(Exercise input begins)

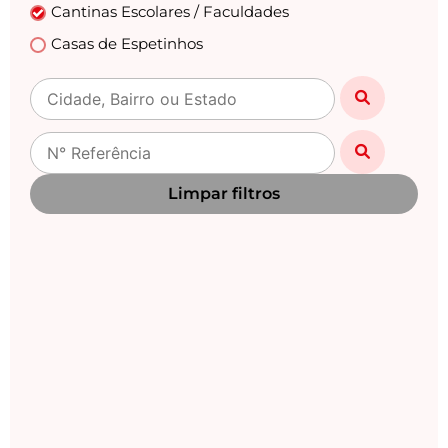
Cantinas Escolares / Faculdades
Casas de Espetinhos
Casas Lotéricas
Casas Noturnas
Centro Automotivo
Choperias
Limpar filtros
Churrascarias
Clinicas /Estética / Casa de Repouso /Medicas
Clínicas Veterinárias
Danceterias
Distribuidoras de Gás
Drogarias / Farmácias
Empório
Empresas / Fabricas / Industrias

(Exercise input ends)

:: Your goal ::
Look through the entries above; find each line with the word "Casas" and copy it.

:: Result for this exercise ::
Casas de Espetinhos
Casas Lotéricas
Casas Noturnas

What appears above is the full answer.